“The search for the form in one’s art
is the ultimate mission statement for an artist.”
Chuang Che
Chuang Che
The
Chinese/American painter Chuang
Che’s life has been a 5 decade journey to merge the traditional techniques
of his Chinese heritage with his fascination of abstract expressionism gained
from his visits to the West.
As New York’s
David
Findlay Jr’s gallery reports him as saying ““No
art can mature by itself; it has to absorb nutrition from the rest of the
world’s art. I’ve always had this ideal; to see a fusion of Chinese and Western
painting.”
Born in Peking [Beijing] and growing up in Taiwan Che’s father was
responsible for the safe keeping of the art treasures from the collections of Peking Palace
Museum during the troubled times of the Sino/Japanese war and the Chinese civil
war. He was also a noted calligrapher.
It was an
early influence for Che about which he wrote in his essay Mountains and
Rivers in My Heart “My father, a master of many calligraphic styles,
always favored the running cursive style. I have watched him practicing his art
since my childhood; the twisting and turning of his wrist, the changing spacing
and cornering of his strokes, the varied spatial arrangements in sizes and angular
relations of the his characters … all of these had become a kind of foundation
training for my visual perception.”
In his early
twenties Che attended the Department of Fine
Arts at National Taiwan Normal University and
upon graduation he joined with fellow Taiwanese artists
interested in modernizing Chinese art in the Fifth
Moon Group.
A 1966 grant from John D.
Rockefeller III Fund enable him to study contemporary international art
in the United States at the time when abstract expressionism was at its
peak.
Seven years later Che moved permanently to the United States and
everything started to fall into place.
About which Che wrote in the summer of 1973 “Suddenly
all the things that I have ever wanted to express before became possible… In
one of the bedrooms I began to paint furiously. In the autumn of that same
year, I had an exhibition in town… Where did all the paintings come from? I
think they were the beneficial result of past failures, evidence that all the
energy and time spent were well worthwhile.”

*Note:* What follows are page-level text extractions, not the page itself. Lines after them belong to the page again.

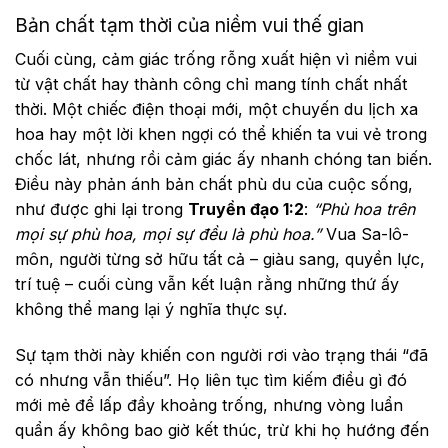
Bản chất tạm thời của niềm vui thế gian
Cuối cùng, cảm giác trống rỗng xuất hiện vì niềm vui
từ vật chất hay thành công chỉ mang tính chất nhất
thời. Một chiếc điện thoại mới, một chuyến du lịch xa
hoa hay một lời khen ngợi có thể khiến ta vui vẻ trong
chốc lát, nhưng rồi cảm giác ấy nhanh chóng tan biến.
Điều này phản ánh bản chất phù du của cuộc sống,
như được ghi lại trong
Truyền đạo 1:2
:
“Phù hoa trên
mọi sự phù hoa, mọi sự đều là phù hoa.”
Vua Sa-lô-
môn, người từng sở hữu tất cả – giàu sang, quyền lực,
trí tuệ – cuối cùng vẫn kết luận rằng những thứ ấy
không thể mang lại ý nghĩa thực sự.
Sự tạm thời này khiến con người rơi vào trạng thái “đã
có nhưng vẫn thiếu”. Họ liên tục tìm kiếm điều gì đó
mới mẻ để lấp đầy khoảng trống, nhưng vòng luẩn
quẩn ấy không bao giờ kết thúc, trừ khi họ hướng đến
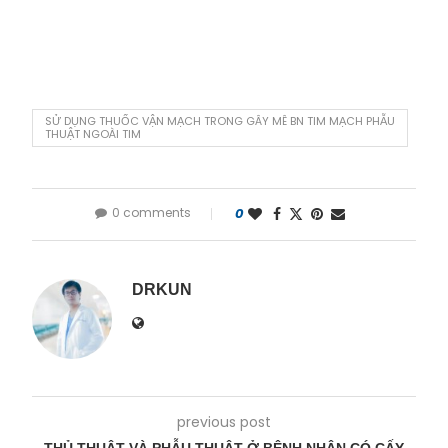
SỬ DỤNG THUỐC VẬN MẠCH TRONG GÂY MÊ BN TIM MẠCH PHẪU
THUẬT NGOÀI TIM
0 comments
0
DRKUN
previous post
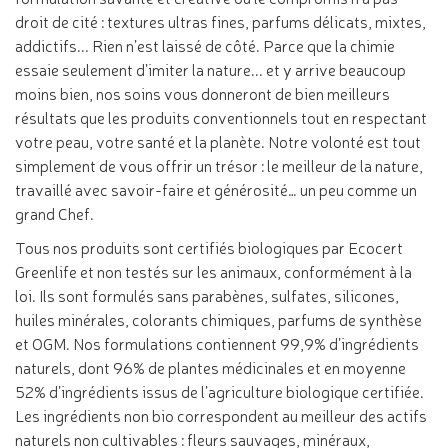
droit de cité : textures ultras fines, parfums délicats, mixtes,
addictifs... Rien n’est laissé de côté. Parce que la chimie
essaie seulement d’imiter la nature... et y arrive beaucoup
moins bien, nos soins vous donneront de bien meilleurs
résultats que les produits conventionnels tout en respectant
votre peau, votre santé et la planète. Notre volonté est tout
simplement de vous offrir un trésor : le meilleur de la nature,
travaillé avec savoir-faire et générosité… un peu comme un
grand Chef.
Tous nos produits sont certifiés biologiques par Ecocert
Greenlife et non testés sur les animaux, conformément à la
loi. Ils sont formulés sans parabènes, sulfates, silicones,
huiles minérales, colorants chimiques, parfums de synthèse
et OGM. Nos formulations contiennent 99,9% d’ingrédients
naturels, dont 96% de plantes médicinales et en moyenne
52% d’ingrédients issus de l’agriculture biologique certifiée.
Les ingrédients non bio correspondent au meilleur des actifs
naturels non cultivables : fleurs sauvages, minéraux,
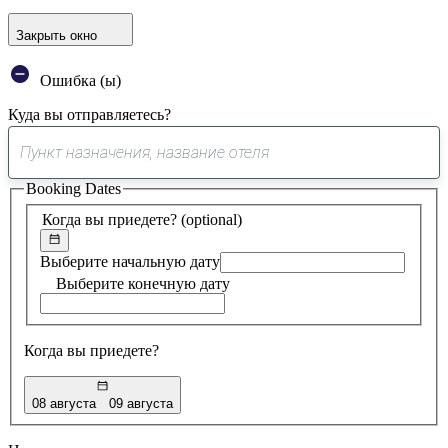
Закрыть окно
Ошибка (ы)
Куда вы отправляетесь?
0
предложение
Booking Dates
найдено
Когда вы приедете?
(optional)
Выберите начальную дату
Выберите конечную дату
Когда вы приедете?
08 августа
09 августа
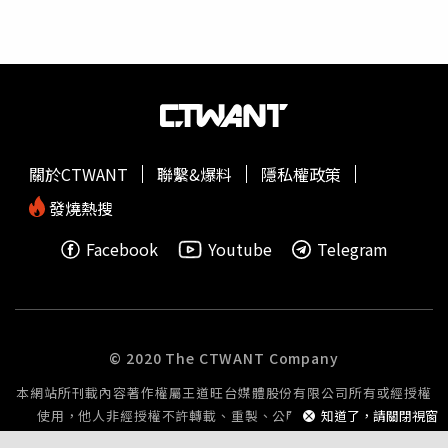
麼區別，我不知道該如何去面對我的臉和怎麼面對以後的生
活了，只有哭泣難過悲傷。」低落的狀態也令他的粉絲擔心
不已。
關於CTWANT
聯繫&爆料
隱私權政策
發燒熱搜
Facebook
Youtube
Telegram
© 2020 The CTWANT Company
本網站所刊載內容著作權屬王道旺台媒體股份有限公司所有或經授權
使用，他人非經授權不許轉載、重製、公開播送或公開傳輸。
知道了，請關閉視窗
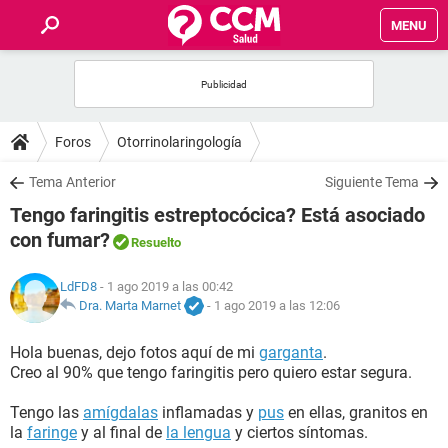
MENU
INICIO
FOROS
Foros
Otorrinolaringología
SALUD
Tema Anterior
Siguiente Tema
Tengo faringitis estreptocócica? Está asociado
FAMILIA
con fumar?
Resuelto
NUTRICIÓN
LdFD8
- 1 ago 2019 a las 00:42
Dra. Marta Marnet
-
1 ago 2019 a las 12:06
BIENESTAR
Hola buenas, dejo fotos aquí de mi
garganta
.
Creo al 90% que tengo faringitis pero quiero estar segura.
SEXUALIDAD
Tengo las
amígdalas
inflamadas y
pus
en ellas, granitos en
la
faringe
y al final de
la lengua
y ciertos síntomas.
GLOSARIO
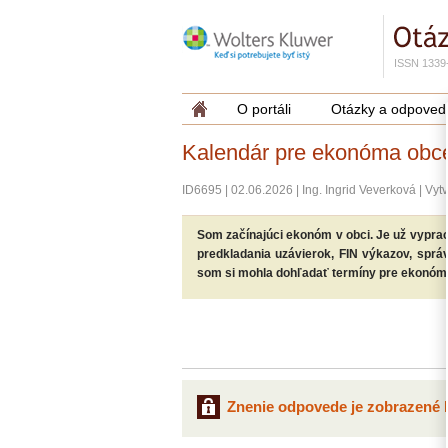
ISSN 1339
O portáli
Otázky a odpoved
Kalendár pre ekonóma obc
ID6695
|
02.06.2026
|
Ing. Ingrid Veverková
|
Vytv
Som začínajúci ekonóm v obci. Je už vypra
predkladania uzávierok, FIN výkazov, správ
som si mohla dohľadať termíny pre ekonóm
Znenie odpovede je zobrazené l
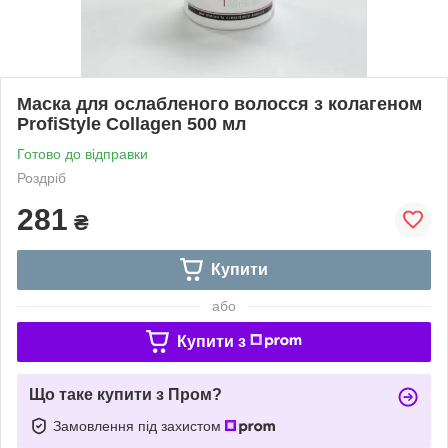
Маска для ослабленого волосся з колагеном
ProfiStyle Collagen 500 мл
Готово до відправки
Роздріб
281
₴
Купити
або
Купити з
Що таке купити з Пром?
Замовлення під захистом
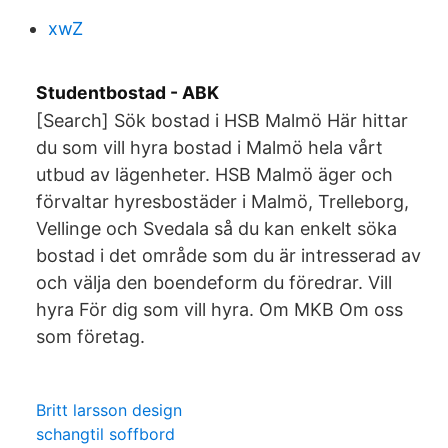
xwZ
Studentbostad - ABK
[Search] Sök bostad i HSB Malmö Här hittar
du som vill hyra bostad i Malmö hela vårt
utbud av lägenheter. HSB Malmö äger och
förvaltar hyresbostäder i Malmö, Trelleborg,
Vellinge och Svedala så du kan enkelt söka
bostad i det område som du är intresserad av
och välja den boendeform du föredrar. Vill
hyra För dig som vill hyra. Om MKB Om oss
som företag.
Britt larsson design
schangtil soffbord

In 2005 Che reminisced further writing “Although the road leading from calligraphy into the
realm of painting has been there for a long, long time, it took me over thirty
years to hammer out a way to draw from their various elements, synthesize them
and infuse them into a brand new art form. In painting, one’s ideas need to be
fleshed out with his sensibility about time and space, just as pure reason,
guiding one’s behavior, needs to be accompanied by human emotions, lest the
person becomes a stiff and lifeless being.”
Currently the Taipei
Fine Arts Museum is showing Effusive Vitality: CHUANG CHE Retrospective
Exhibition until the 3rd of January next year.